Before we restrict, terminate or suspend your access to the Services, we will take into account all relevant facts and circumstances apparent from the information available to us, depending on the underlying reason for taking that action.

Regardless of who terminates these Terms, both you and Highlight continue to be bound by Sections 2, 3 (to the extent any additional terms and conditions would, by their terms, survive), and 6 - 24 of the Terms.

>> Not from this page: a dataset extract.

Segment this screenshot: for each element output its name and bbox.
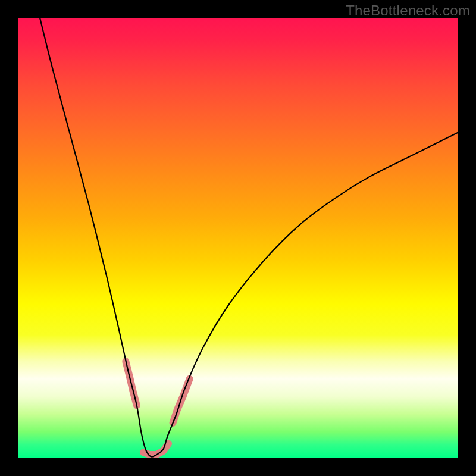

In summary: You can stop using the Services or delete your account at any time and for any reason, including if you don't like any changes to these Terms. We can restrict or terminate your access to the Services for the reasons set out above. When we do, we'll provide you notice in most cases, as well as an opportunity to appeal the decision.

16. Indemnity

You agree, to the extent permitted by law, to indemnify, defend, and hold harmless Highlight, our affiliates, directors, officers, stockholders, employees, licensors, and agents from and against any and all complaints, charges, claims, damages, losses, costs, liabilities, and expenses (including attorneys' fees) due to, arising out of, or relating in any way to: (a) your access to or use of the Services, or any products or services provided by a third party in connection with the Services, even if recommended, made available, or approved by Highlight, (b) your content, including infringement claims related to your content, (c) your breach of these Terms or any applicable law or regulation, or (d) your negligence or willful misconduct.

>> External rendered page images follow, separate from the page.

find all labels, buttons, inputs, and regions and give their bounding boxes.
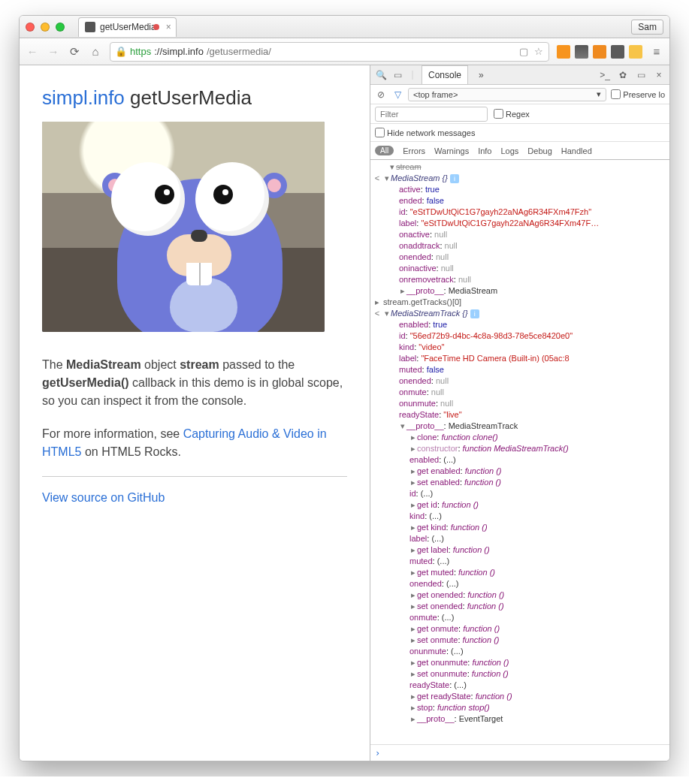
text-bold: MediaStream xyxy=(66,358,141,371)
settings-gear-icon[interactable]: ✿ xyxy=(617,70,629,80)
prop-val: function () xyxy=(476,692,512,701)
prop-val: null xyxy=(445,241,458,250)
disclosure-icon[interactable]: ▸ xyxy=(409,601,417,612)
level-logs[interactable]: Logs xyxy=(501,146,519,155)
level-info[interactable]: Info xyxy=(478,146,491,155)
minimize-window-button[interactable] xyxy=(41,23,50,32)
devtools-close-icon[interactable]: × xyxy=(653,70,665,80)
disclosure-icon[interactable]: ▾ xyxy=(383,173,391,184)
disclosure-icon[interactable]: ▸ xyxy=(409,691,417,702)
prop-val: (...) xyxy=(437,556,450,565)
extension-icon[interactable] xyxy=(611,45,624,59)
prop-key: enabled xyxy=(399,320,428,329)
disclosure-icon[interactable]: < xyxy=(373,308,381,319)
menu-button[interactable]: ≡ xyxy=(650,45,663,59)
prop-val: function clone() xyxy=(441,433,497,442)
level-handled[interactable]: Handled xyxy=(561,146,592,155)
disclosure-icon[interactable]: ▸ xyxy=(409,443,417,454)
url-path: /getusermedia/ xyxy=(207,46,271,57)
browser-tab[interactable]: getUserMedia × xyxy=(78,17,177,37)
console-object[interactable]: MediaStreamTrack {} xyxy=(391,309,468,318)
disclosure-icon[interactable]: ▾ xyxy=(399,421,406,432)
disclosure-icon[interactable]: ▸ xyxy=(409,702,417,713)
source-link[interactable]: View source on GitHub xyxy=(42,491,165,504)
info-badge-icon[interactable]: i xyxy=(470,309,479,318)
profile-button[interactable]: Sam xyxy=(631,20,663,35)
regex-checkbox[interactable]: Regex xyxy=(494,109,530,119)
level-debug[interactable]: Debug xyxy=(527,146,552,155)
addr-actions: ▢ ☆ xyxy=(518,47,544,57)
prop-val: false xyxy=(427,196,444,205)
extension-icon[interactable] xyxy=(593,45,606,59)
tab-close-icon[interactable]: × xyxy=(166,22,171,32)
filter-input[interactable] xyxy=(375,107,488,122)
forward-button[interactable]: → xyxy=(47,45,60,59)
prop-val: (...) xyxy=(454,680,467,689)
close-window-button[interactable] xyxy=(26,23,35,32)
preserve-label: Preserve lo xyxy=(623,90,665,99)
prop-key: __proto__ xyxy=(406,286,444,295)
prop-val: (...) xyxy=(451,647,464,656)
frame-selector[interactable]: <top frame> ▾ xyxy=(408,88,606,101)
disclosure-icon[interactable]: ▸ xyxy=(399,285,406,297)
bookmark-star-icon[interactable]: ☆ xyxy=(533,47,544,57)
prop-val: function () xyxy=(464,478,501,487)
disclosure-icon[interactable]: ▸ xyxy=(373,297,381,308)
console-object[interactable]: MediaStream {} xyxy=(391,173,448,182)
disclosure-icon[interactable]: ▸ xyxy=(409,623,417,635)
disclosure-icon[interactable]: ▸ xyxy=(409,466,417,477)
console-output[interactable]: ▾stream < ▾MediaStream {} i active: true… xyxy=(370,160,669,744)
level-warnings[interactable]: Warnings xyxy=(434,146,469,155)
extension-icon[interactable] xyxy=(575,45,588,59)
disclosure-icon[interactable]: ▸ xyxy=(409,522,417,533)
tab-more[interactable]: » xyxy=(473,65,490,84)
disclosure-icon[interactable]: ▾ xyxy=(383,308,391,319)
inspect-icon[interactable]: 🔍 xyxy=(375,70,387,80)
disclosure-icon[interactable]: ▸ xyxy=(409,590,417,601)
zoom-window-button[interactable] xyxy=(56,23,65,32)
disclosure-icon[interactable]: ▸ xyxy=(409,713,417,725)
prop-key: enabled xyxy=(409,455,439,464)
console-prompt[interactable]: › xyxy=(370,744,669,761)
disclosure-icon[interactable]: ▸ xyxy=(409,477,417,488)
disclosure-icon[interactable]: ▸ xyxy=(409,544,417,556)
prop-val: function () xyxy=(465,466,502,475)
address-bar[interactable]: 🔒 https://simpl.info/getusermedia/ ▢ ☆ xyxy=(110,42,549,62)
tab-console[interactable]: Console xyxy=(422,65,468,84)
prop-val: function MediaStreamTrack() xyxy=(463,444,569,453)
disclosure-icon[interactable]: < xyxy=(373,173,381,184)
back-button[interactable]: ← xyxy=(26,45,39,59)
prop-key: constructor xyxy=(417,444,458,453)
disclosure-icon[interactable]: ▸ xyxy=(409,432,417,443)
dock-icon[interactable]: ▭ xyxy=(635,70,647,80)
prop-val: MediaStreamTrack xyxy=(449,421,518,430)
disclosure-icon[interactable]: ▸ xyxy=(409,567,417,578)
device-mode-icon[interactable]: ▭ xyxy=(391,70,403,80)
level-all[interactable]: All xyxy=(375,146,394,155)
disclosure-icon[interactable]: ▸ xyxy=(409,499,417,511)
reload-button[interactable]: ⟳ xyxy=(68,45,81,59)
prop-val: function stop() xyxy=(437,703,490,712)
clear-console-icon[interactable]: ⊘ xyxy=(375,89,387,100)
traffic-lights xyxy=(26,23,65,32)
preserve-log-checkbox[interactable]: Preserve lo xyxy=(611,89,665,99)
level-errors[interactable]: Errors xyxy=(403,146,425,155)
prop-val: function () xyxy=(453,545,490,554)
prop-val: function () xyxy=(472,669,509,678)
disclosure-icon[interactable]: ▸ xyxy=(409,657,417,668)
camera-permission-icon[interactable]: ▢ xyxy=(518,47,529,57)
disclosure-icon[interactable]: ▸ xyxy=(409,635,417,646)
prop-key: onactive xyxy=(399,230,430,239)
disclosure-icon[interactable]: ▾ xyxy=(388,161,396,173)
extension-icon[interactable] xyxy=(629,45,642,59)
disclosure-icon[interactable]: ▸ xyxy=(409,668,417,680)
title-link[interactable]: simpl.info xyxy=(42,86,125,109)
divider xyxy=(42,476,347,477)
hide-network-checkbox[interactable]: Hide network messages xyxy=(375,128,475,137)
prop-val: function () xyxy=(442,500,479,509)
drawer-icon[interactable]: >_ xyxy=(599,70,611,80)
info-badge-icon[interactable]: i xyxy=(450,174,459,183)
filter-funnel-icon[interactable]: ▽ xyxy=(391,89,403,100)
home-button[interactable]: ⌂ xyxy=(89,45,102,59)
extension-icon[interactable] xyxy=(557,45,570,59)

In summary: If you cause us some damage, you will compensate us.

17. Disclaimers

We try to keep the Services up and running and free of annoyances. But we make no promises that we will succeed.

THE SERVICES ARE PROVIDED “AS IS” AND “AS AVAILABLE” AND TO THE EXTENT PERMITTED BY LAW WITHOUT WARRANTIES OF ANY KIND, EITHER EXPRESS OR IMPLIED, INCLUDING, BUT NOT LIMITED TO, IMPLIED WARRANTIES OF MERCHANTABILITY, FITNESS FOR A PARTICULAR PURPOSE, TITLE, AND NON-INFRINGEMENT. IN ADDITION, WHILE WE ATTEMPT TO PROVIDE A GOOD USER EXPERIENCE, WE DO NOT REPRESENT OR WARRANT THAT: (A) THE SERVICES WILL ALWAYS BE SECURE, ERROR-FREE, OR TIMELY, (B) THE SERVICES WILL ALWAYS FUNCTION WITHOUT DELAYS, DISRUPTIONS, OR IMPERFECTIONS, OR (C) THAT ANY CONTENT, USER CONTENT, OR INFORMATION YOU OBTAIN ON OR THROUGH THE SERVICES WILL BE TIMELY OR ACCURATE.

NEITHER WE NOR OUR AFFILIATES TAKE RESPONSIBILITY OR ASSUME LIABILITY FOR ANY CONTENT THAT YOU, ANOTHER USER, OR A THIRD PARTY CREATES, UPLOADS, POSTS, SENDS, RECEIVES, OR STORES ON OR THROUGH OUR SERVICES. YOU UNDERSTAND AND AGREE THAT YOU MAY BE EXPOSED TO CONTENT THAT MIGHT BE OFFENSIVE, ILLEGAL, MISLEADING, OR OTHERWISE INAPPROPRIATE, NONE OF WHICH WE OR OUR AFFILIATES WILL BE RESPONSIBLE FOR.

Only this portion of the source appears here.